Scenario 2: Sending a series of rich text emails in the same thread
With GMass, text-only email sequences will always be part of the same thread. That’s not the case for rich-text emails. With the rich text option (where emails can contain fonts, images, and attachments), you can send emails as part of one thread or have GMass send each email independently with a fresh subject line.
(Your preference there depends on your strategy for your email series. In the briefest of summaries, if you want things to feel closer to personal, one-off emails, threads make more sense. If you want to try different subject lines to try to get a contact to open a cold email, or you’re worried about new messages getting buried in one single thread, a non-threaded approach should work.)
In the screenshot, you can see I’ve set my follow-up emails as rich text in the same thread.
You’ll need to build each rich text email template, as they’re more complex than your quick text-only emails. To create a template for the first rich text email, click the plus sign next to the template selection box.

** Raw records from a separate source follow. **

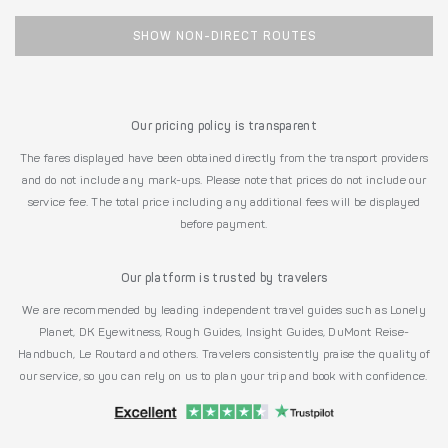
SHOW NON-DIRECT ROUTES
Our pricing policy is transparent
The fares displayed have been obtained directly from the transport providers
and do not include any mark-ups. Please note that prices do not include our
service fee. The total price including any additional fees will be displayed
before payment.
Our platform is trusted by travelers
We are recommended by leading independent travel guides such as Lonely
Planet, DK Eyewitness, Rough Guides, Insight Guides, DuMont Reise-
Handbuch, Le Routard and others. Travelers consistently praise the quality of
our service, so you can rely on us to plan your trip and book with confidence.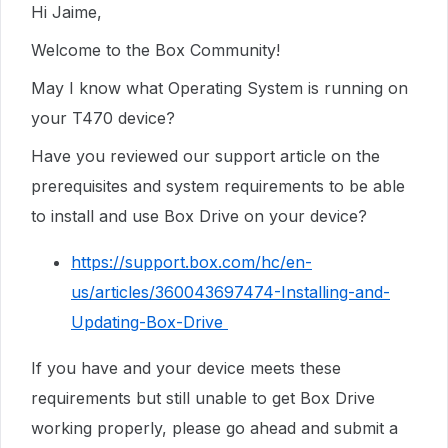
Hi Jaime,
Welcome to the Box Community!
May I know what Operating System is running on
your T470 device?
Have you reviewed our support article on the
prerequisites and system requirements to be able
to install and use Box Drive on your device?
https://support.box.com/hc/en-
us/articles/360043697474-Installing-and-
Updating-Box-Drive
If you have and your device meets these
requirements but still unable to get Box Drive
working properly, please go ahead and submit a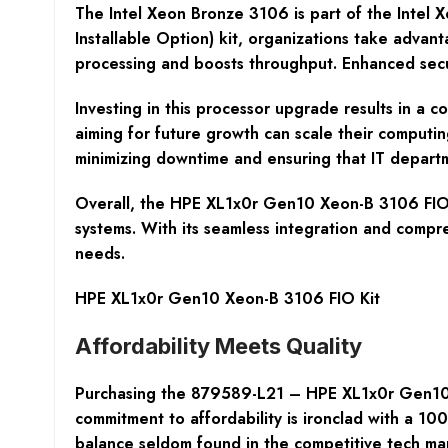
The Intel Xeon Bronze 3106 is part of the Intel Xeo
Installable Option) kit, organizations take adva
processing and boosts throughput. Enhanced securi
Investing in this processor upgrade results in a c
aiming for future growth can scale their computin
minimizing downtime and ensuring that IT depart
Overall, the HPE XL1x0r Gen10 Xeon-B 3106 FIO Ki
systems. With its seamless integration and compr
needs.
HPE XL1x0r Gen10 Xeon-B 3106 FIO Kit
Affordability Meets Quality
Purchasing the 879589-L21 – HPE XL1x0r Gen10 X
commitment to affordability is ironclad with a 1
balance seldom found in the competitive tech ma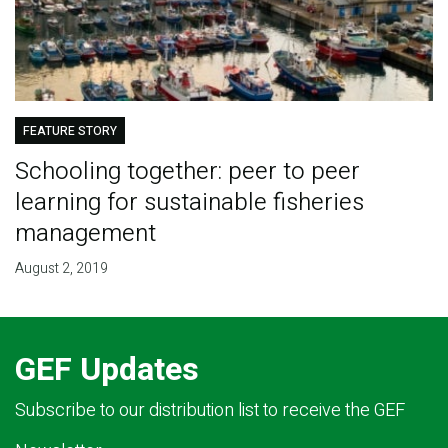
FEATURE STORY
Schooling together: peer to peer
learning for sustainable fisheries
management
August 2, 2019
GEF Updates
Subscribe to our distribution list to receive the GEF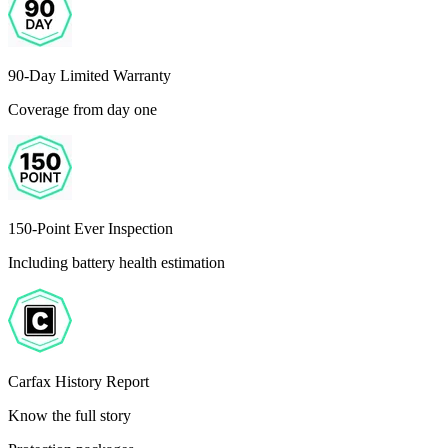
90-Day Limited Warranty
Coverage from day one
150-Point Ever Inspection
Including battery health estimation
Carfax History Report
Know the full story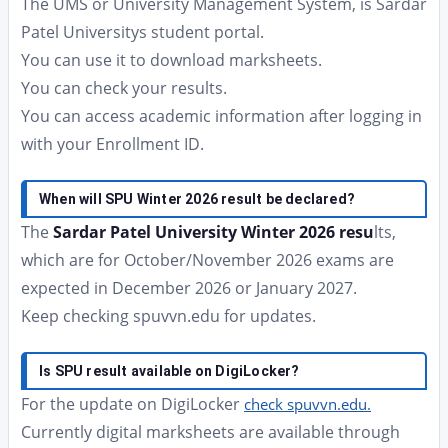
The UMS or University Management System, is Sardar
Patel Universitys student portal.
You can use it to download marksheets.
You can check your results.
You can access academic information after logging in
with your Enrollment ID.
When will SPU Winter 2026 result be declared?
The
Sardar Patel University Winter 2026 resu
lts,
which are for October/November 2026 exams are
expected in December 2026 or January 2027.
Keep checking spuvvn.edu for updates.
Is SPU result available on DigiLocker?
For the update on DigiLocker
check spuvvn.edu.
Currently digital marksheets are available through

A new compose window will pop up. Leave the “to” email address as-is; that “aftemplate” email is used to save auto follow-up templates. You can then compose your first follow-up email.
Note: Technically, you don’t have to change the subject line on your template because this email will be sent as part of a thread with an already-established subject line. However, we recommend changing the subject line in your rich text template emails for two reasons. One, so you can distinguish this template from others for future use and for organization purposes. And two, in case you change your mind and decide to send these emails as separate threads, you’ll have the subject line in place.
After you’ve composed your email, hit the GMass button. That will save your template.
Then return to the compose window of the original email in your series and re-open the GMass settings. Hit the 🔄 button next to the template selection field and your new template will appear in the drop down menu. (You can hit the eye icon to view your email in a pop-up.)
Repeat this process to build templates for the rest of the emails in your sequence. And when you’re done building templates and everything’s ready for a test, select “Send all stages” by clicking the down arrow next to the “Send Test” button, then send yourself a test.
Here you can see the test send of my rich text responses — and see how they’re all part of the same thread.
Scenario 3: Sending a series of rich text emails in different threads
The final scenario we’ll cover here is sending rich text emails independent of one another, so each email is in a different thread. As we mentioned earlier, you might want to take this approach if you want to use different subject lines for different emails (or if you’re worried about emails getting lost inside of threads).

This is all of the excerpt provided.